Output each entry verbatim and exclude every picture from it.
___ Data ___
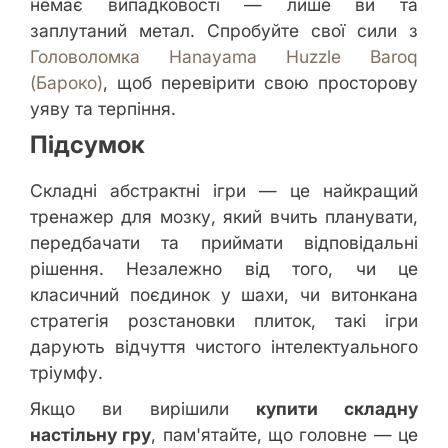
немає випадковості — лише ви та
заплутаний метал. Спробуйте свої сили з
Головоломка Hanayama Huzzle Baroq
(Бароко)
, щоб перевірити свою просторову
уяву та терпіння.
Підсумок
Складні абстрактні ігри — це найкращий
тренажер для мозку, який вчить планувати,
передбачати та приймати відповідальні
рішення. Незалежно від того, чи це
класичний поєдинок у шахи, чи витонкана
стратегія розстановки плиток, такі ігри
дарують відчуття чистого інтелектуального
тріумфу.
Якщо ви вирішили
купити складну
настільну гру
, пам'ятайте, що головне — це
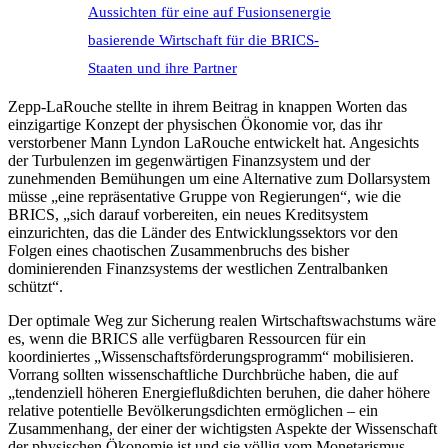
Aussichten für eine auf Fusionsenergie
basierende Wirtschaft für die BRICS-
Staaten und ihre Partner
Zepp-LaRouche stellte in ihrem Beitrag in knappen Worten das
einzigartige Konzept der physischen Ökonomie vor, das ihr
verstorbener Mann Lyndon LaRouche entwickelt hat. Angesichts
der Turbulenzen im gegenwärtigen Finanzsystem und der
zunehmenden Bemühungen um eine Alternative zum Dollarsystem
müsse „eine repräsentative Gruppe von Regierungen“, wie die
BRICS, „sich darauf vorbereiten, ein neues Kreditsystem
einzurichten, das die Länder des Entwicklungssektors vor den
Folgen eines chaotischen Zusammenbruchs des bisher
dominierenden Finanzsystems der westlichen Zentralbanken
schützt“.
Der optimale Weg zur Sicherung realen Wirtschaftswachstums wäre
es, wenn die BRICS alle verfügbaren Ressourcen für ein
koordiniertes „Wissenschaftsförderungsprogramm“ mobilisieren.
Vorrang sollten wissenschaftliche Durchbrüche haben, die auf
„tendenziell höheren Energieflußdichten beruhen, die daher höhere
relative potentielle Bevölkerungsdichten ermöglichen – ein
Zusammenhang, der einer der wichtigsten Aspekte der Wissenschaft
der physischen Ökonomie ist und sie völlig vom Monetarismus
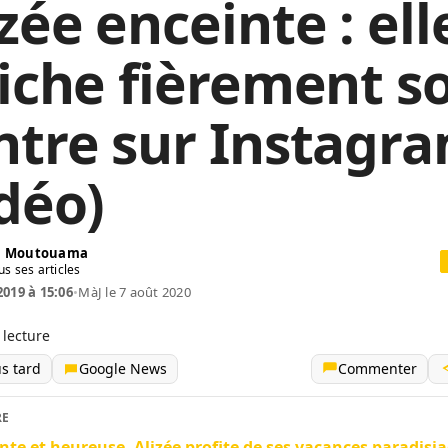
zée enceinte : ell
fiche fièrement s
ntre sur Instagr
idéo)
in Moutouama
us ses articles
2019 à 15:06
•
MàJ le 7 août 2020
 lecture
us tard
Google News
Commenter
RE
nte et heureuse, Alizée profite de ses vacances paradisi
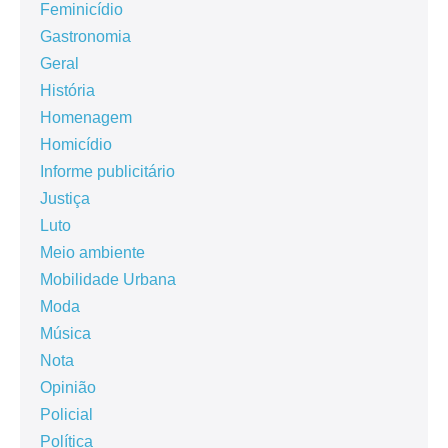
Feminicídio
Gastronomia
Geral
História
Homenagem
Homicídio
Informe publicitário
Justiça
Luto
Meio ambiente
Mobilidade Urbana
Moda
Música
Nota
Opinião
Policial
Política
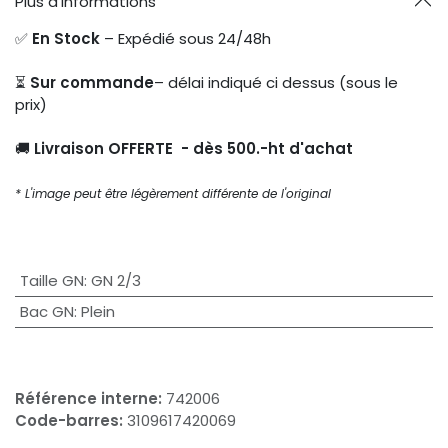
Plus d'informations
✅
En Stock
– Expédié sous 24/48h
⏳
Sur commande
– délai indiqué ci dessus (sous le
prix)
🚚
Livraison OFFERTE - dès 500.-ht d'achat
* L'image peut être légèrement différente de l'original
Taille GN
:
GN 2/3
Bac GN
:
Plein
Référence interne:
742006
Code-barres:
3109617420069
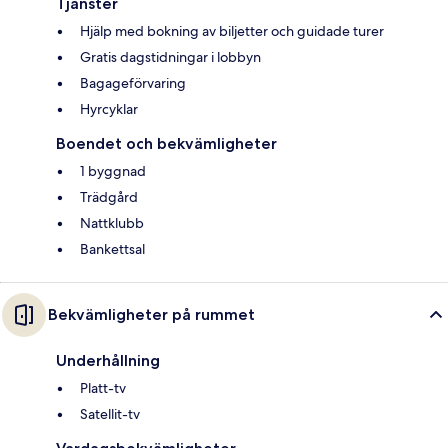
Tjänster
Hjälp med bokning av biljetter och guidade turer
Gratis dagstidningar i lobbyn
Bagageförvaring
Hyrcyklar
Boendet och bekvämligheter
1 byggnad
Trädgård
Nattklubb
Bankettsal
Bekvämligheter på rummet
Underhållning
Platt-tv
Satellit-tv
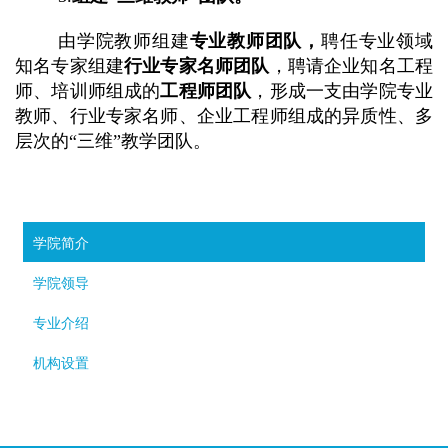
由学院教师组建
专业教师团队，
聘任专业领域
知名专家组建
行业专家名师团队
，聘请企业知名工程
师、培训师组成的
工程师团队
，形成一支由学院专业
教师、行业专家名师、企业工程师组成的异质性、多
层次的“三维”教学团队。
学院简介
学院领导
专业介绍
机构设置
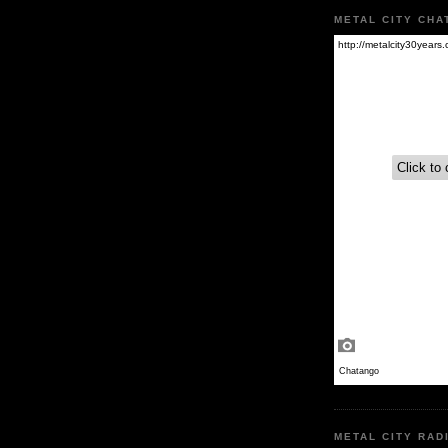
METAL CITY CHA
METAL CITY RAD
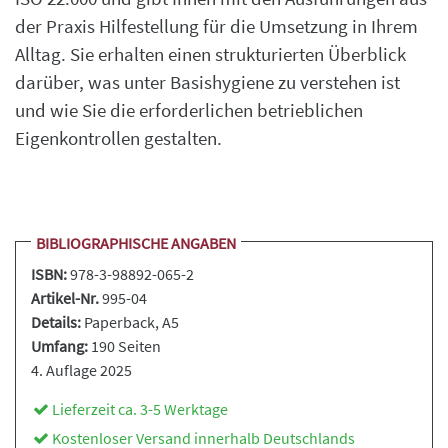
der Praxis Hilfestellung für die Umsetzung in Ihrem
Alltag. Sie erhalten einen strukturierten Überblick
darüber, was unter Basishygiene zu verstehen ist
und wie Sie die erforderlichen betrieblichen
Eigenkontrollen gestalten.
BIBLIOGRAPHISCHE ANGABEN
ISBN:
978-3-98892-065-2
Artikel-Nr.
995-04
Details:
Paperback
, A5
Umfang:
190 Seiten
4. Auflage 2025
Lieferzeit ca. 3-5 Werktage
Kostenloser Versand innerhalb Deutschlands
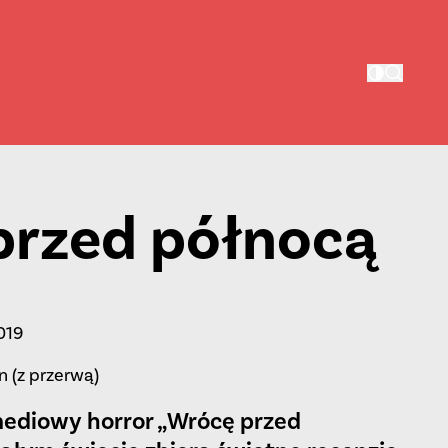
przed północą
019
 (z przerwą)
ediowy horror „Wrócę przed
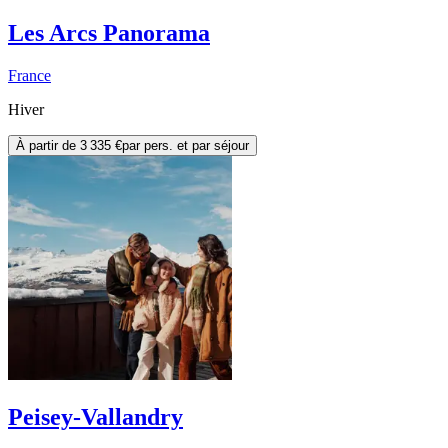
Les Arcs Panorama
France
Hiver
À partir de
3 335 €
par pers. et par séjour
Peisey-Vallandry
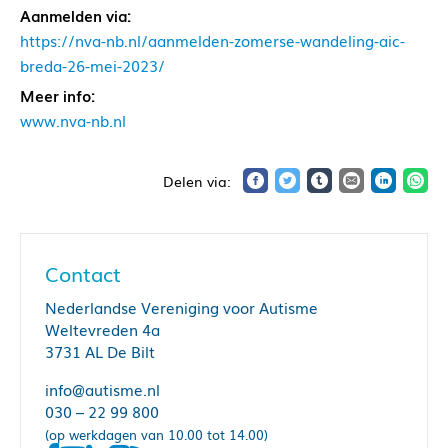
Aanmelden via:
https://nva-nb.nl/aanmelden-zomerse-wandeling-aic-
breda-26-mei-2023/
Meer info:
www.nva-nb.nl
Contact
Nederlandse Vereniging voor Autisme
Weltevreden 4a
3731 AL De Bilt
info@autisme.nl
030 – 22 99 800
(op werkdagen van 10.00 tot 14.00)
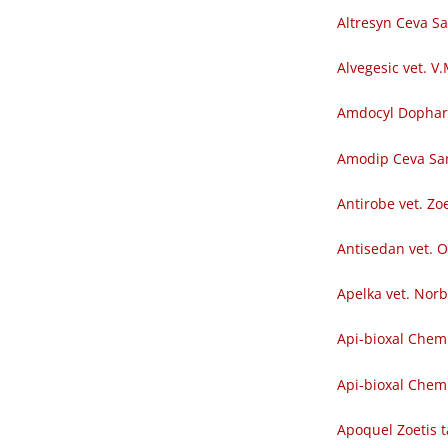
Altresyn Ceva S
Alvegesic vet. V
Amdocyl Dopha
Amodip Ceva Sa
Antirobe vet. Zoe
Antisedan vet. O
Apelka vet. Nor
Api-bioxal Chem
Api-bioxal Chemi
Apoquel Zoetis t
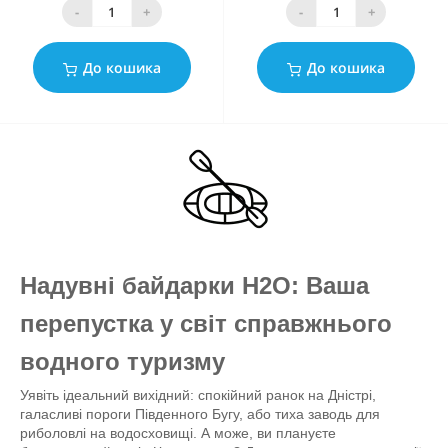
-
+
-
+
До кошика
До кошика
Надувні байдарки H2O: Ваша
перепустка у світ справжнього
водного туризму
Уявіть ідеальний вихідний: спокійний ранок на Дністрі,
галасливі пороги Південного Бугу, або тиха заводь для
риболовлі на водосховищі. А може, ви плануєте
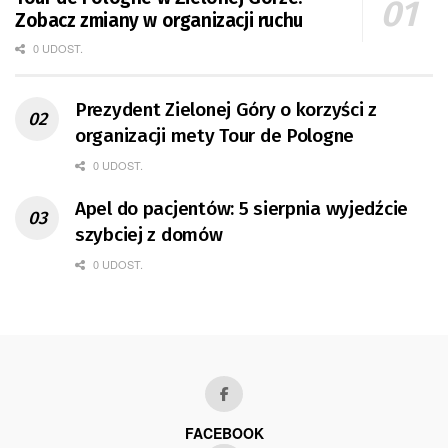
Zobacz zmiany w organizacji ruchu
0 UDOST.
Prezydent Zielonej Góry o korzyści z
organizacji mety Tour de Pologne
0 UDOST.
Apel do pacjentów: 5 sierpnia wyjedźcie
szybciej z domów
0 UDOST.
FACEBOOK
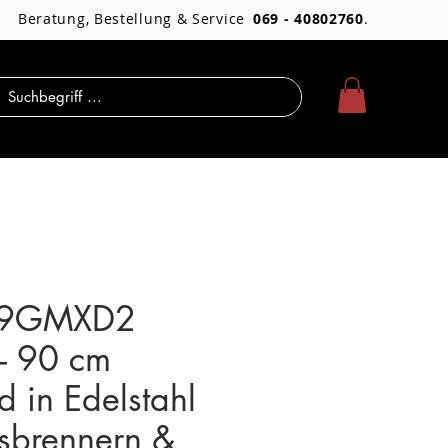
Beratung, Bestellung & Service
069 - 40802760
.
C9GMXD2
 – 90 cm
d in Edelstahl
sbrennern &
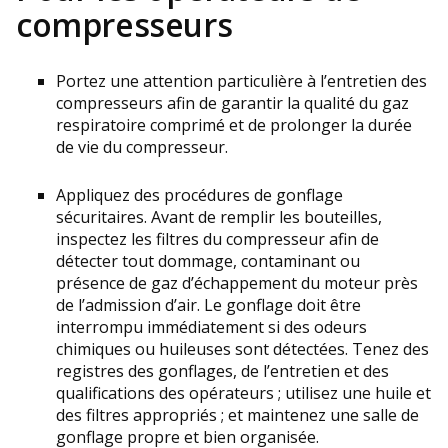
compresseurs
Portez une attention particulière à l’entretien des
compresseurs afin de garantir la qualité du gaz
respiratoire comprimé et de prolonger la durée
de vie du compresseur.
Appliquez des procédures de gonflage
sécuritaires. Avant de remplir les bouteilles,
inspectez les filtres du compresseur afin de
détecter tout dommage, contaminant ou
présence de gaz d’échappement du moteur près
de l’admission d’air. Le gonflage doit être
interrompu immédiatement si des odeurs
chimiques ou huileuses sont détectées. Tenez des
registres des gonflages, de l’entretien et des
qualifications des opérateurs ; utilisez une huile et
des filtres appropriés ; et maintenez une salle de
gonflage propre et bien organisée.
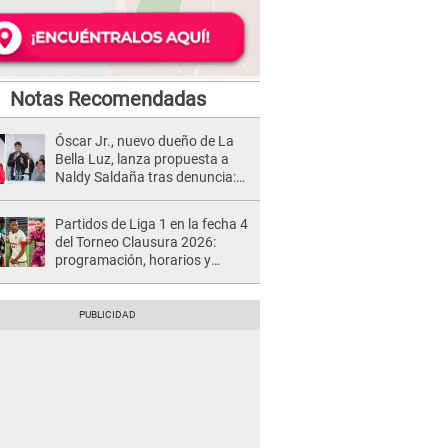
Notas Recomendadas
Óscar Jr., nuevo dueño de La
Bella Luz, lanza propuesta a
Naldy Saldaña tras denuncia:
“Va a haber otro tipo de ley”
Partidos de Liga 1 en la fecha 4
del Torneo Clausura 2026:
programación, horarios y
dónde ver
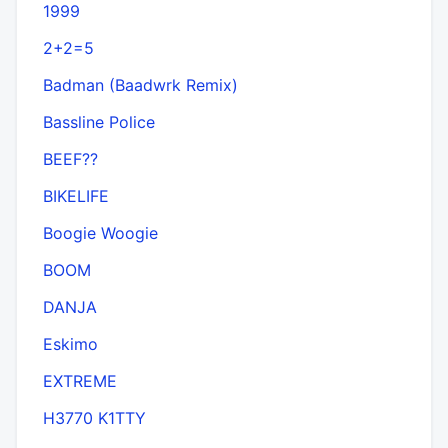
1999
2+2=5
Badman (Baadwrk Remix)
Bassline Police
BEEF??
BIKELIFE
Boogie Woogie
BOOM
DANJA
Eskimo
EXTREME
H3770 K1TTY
___
* [Result]
немає випадковості — лише ви та
заплутаний метал. Спробуйте свої сили з
Головоломка Hanayama Huzzle Baroq
(Бароко)
, щоб перевірити свою просторову
уяву та терпіння.
Підсумок
Складні абстрактні ігри — це найкращий
тренажер для мозку, який вчить планувати,
передбачати та приймати відповідальні
рішення. Незалежно від того, чи це
класичний поєдинок у шахи, чи витонкана
стратегія розстановки плиток, такі ігри
дарують відчуття чистого інтелектуального
тріумфу.
Якщо ви вирішили
купити складну
настільну гру
, пам'ятайте, що головне — це
Aussichten für eine auf Fusionsenergie
basierende Wirtschaft für die BRICS-
Staaten und ihre Partner
Zepp-LaRouche stellte in ihrem Beitrag in knappen Worten das
einzigartige Konzept der physischen Ökonomie vor, das ihr
verstorbener Mann Lyndon LaRouche entwickelt hat. Angesichts
der Turbulenzen im gegenwärtigen Finanzsystem und der
zunehmenden Bemühungen um eine Alternative zum Dollarsystem
müsse „eine repräsentative Gruppe von Regierungen“, wie die
BRICS, „sich darauf vorbereiten, ein neues Kreditsystem
einzurichten, das die Länder des Entwicklungssektors vor den
Folgen eines chaotischen Zusammenbruchs des bisher
dominierenden Finanzsystems der westlichen Zentralbanken
schützt“.
Der optimale Weg zur Sicherung realen Wirtschaftswachstums wäre
es, wenn die BRICS alle verfügbaren Ressourcen für ein
koordiniertes „Wissenschaftsförderungsprogramm“ mobilisieren.
Vorrang sollten wissenschaftliche Durchbrüche haben, die auf
„tendenziell höheren Energieflußdichten beruhen, die daher höhere
relative potentielle Bevölkerungsdichten ermöglichen – ein
Zusammenhang, der einer der wichtigsten Aspekte der Wissenschaft
der physischen Ökonomie ist und sie völlig vom Monetarismus
zée enceinte : ell
fiche fièrement s
ntre sur Instagr
idéo)
in Moutouama
us ses articles
2019 à 15:06
•
MàJ le 7 août 2020
 lecture
us tard
Google News
Commenter
RE
nte et heureuse, Alizée profite de ses vacances paradisi
Feminicídio
Gastronomia
Geral
História
Homenagem
Homicídio
Informe publicitário
Justiça
Luto
Meio ambiente
Mobilidade Urbana
Moda
Música
Nota
Opinião
Policial
Política
Plus d'informations
✅
En Stock
– Expédié sous 24/48h
⏳
Sur commande
– délai indiqué ci dessus (sous le
prix)
🚚
Livraison OFFERTE - dès 500.-ht d'achat
* L'image peut être légèrement différente de l'original
Taille GN
:
GN 2/3
Bac GN
:
Plein
Référence interne:
742006
Code-barres:
3109617420069
Tjänster
Hjälp med bokning av biljetter och guidade turer
Gratis dagstidningar i lobbyn
Bagageförvaring
Hyrcyklar
Boendet och bekvämligheter
1 byggnad
Trädgård
Nattklubb
Bankettsal
Bekvämligheter på rummet
Underhållning
Platt-tv
Satellit-tv
由学院教师组建
专业教师团队，
聘任专业领域
知名专家组建
行业专家名师团队
，聘请企业知名工程
师、培训师组成的
工程师团队
，形成一支由学院专业
教师、行业专家名师、企业工程师组成的异质性、多
层次的“三维”教学团队。
学院简介
学院领导
专业介绍
机构设置
METAL CITY CHA
METAL CITY RAD
der Praxis Hilfestellung für die Umsetzung in Ihrem
Alltag. Sie erhalten einen strukturierten Überblick
darüber, was unter Basishygiene zu verstehen ist
und wie Sie die erforderlichen betrieblichen
Eigenkontrollen gestalten.
BIBLIOGRAPHISCHE ANGABEN
ISBN:
978-3-98892-065-2
Artikel-Nr.
995-04
Details:
Paperback
, A5
Umfang:
190 Seiten
4. Auflage 2025
Lieferzeit ca. 3-5 Werktage
Kostenloser Versand innerhalb Deutschlands
przed północą
019
 (z przerwą)
ediowy horror „Wrócę przed
Les Arcs Panorama
France
Hiver
À partir de
3 335 €
par pers. et par séjour
Peisey-Vallandry
Aanmelden via:
https://nva-nb.nl/aanmelden-zomerse-wandeling-aic-
breda-26-mei-2023/
Meer info:
www.nva-nb.nl
Contact
Nederlandse Vereniging voor Autisme
Weltevreden 4a
3731 AL De Bilt
info@autisme.nl
030 – 22 99 800
(op werkdagen van 10.00 tot 14.00)
Altresyn Ceva S
Alvegesic vet. V
Amdocyl Dopha
Amodip Ceva Sa
Antirobe vet. Zoe
Antisedan vet. O
Apelka vet. Nor
Api-bioxal Chem
Api-bioxal Chemi
Apoquel Zoetis t
-
+
-
+
До кошика
До кошика
Надувні байдарки H2O: Ваша
перепустка у світ справжнього
водного туризму
Уявіть ідеальний вихідний: спокійний ранок на Дністрі,
галасливі пороги Південного Бугу, або тиха заводь для
риболовлі на водосховищі. А може, ви плануєте
Zobacz zmiany w organizacji ruchu
0 UDOST.
Prezydent Zielonej Góry o korzyści z
organizacji mety Tour de Pologne
0 UDOST.
Apel do pacjentów: 5 sierpnia wyjedźcie
szybciej z domów
0 UDOST.
FACEBOOK
Beratung, Bestellung & Service
069 - 40802760
.
C9GMXD2
 – 90 cm
d in Edelstahl
sbrennern &
compresseurs
Portez une attention particulière à l’entretien des
compresseurs afin de garantir la qualité du gaz
respiratoire comprimé et de prolonger la durée
de vie du compresseur.
Appliquez des procédures de gonflage
sécuritaires. Avant de remplir les bouteilles,
inspectez les filtres du compresseur afin de
détecter tout dommage, contaminant ou
présence de gaz d’échappement du moteur près
de l’admission d’air. Le gonflage doit être
interrompu immédiatement si des odeurs
chimiques ou huileuses sont détectées. Tenez des
registres des gonflages, de l’entretien et des
qualifications des opérateurs ; utilisez une huile et
des filtres appropriés ; et maintenez une salle de
gonflage propre et bien organisée.
Notas Recomendadas
Óscar Jr., nuevo dueño de La
Bella Luz, lanza propuesta a
Naldy Saldaña tras denuncia:
“Va a haber otro tipo de ley”
Partidos de Liga 1 en la fecha 4
del Torneo Clausura 2026:
programación, horarios y
dónde ver
1999
2+2=5
Badman (Baadwrk Remix)
Bassline Police
BEEF??
BIKELIFE
Boogie Woogie
BOOM
DANJA
Eskimo
EXTREME
H3770 K1TTY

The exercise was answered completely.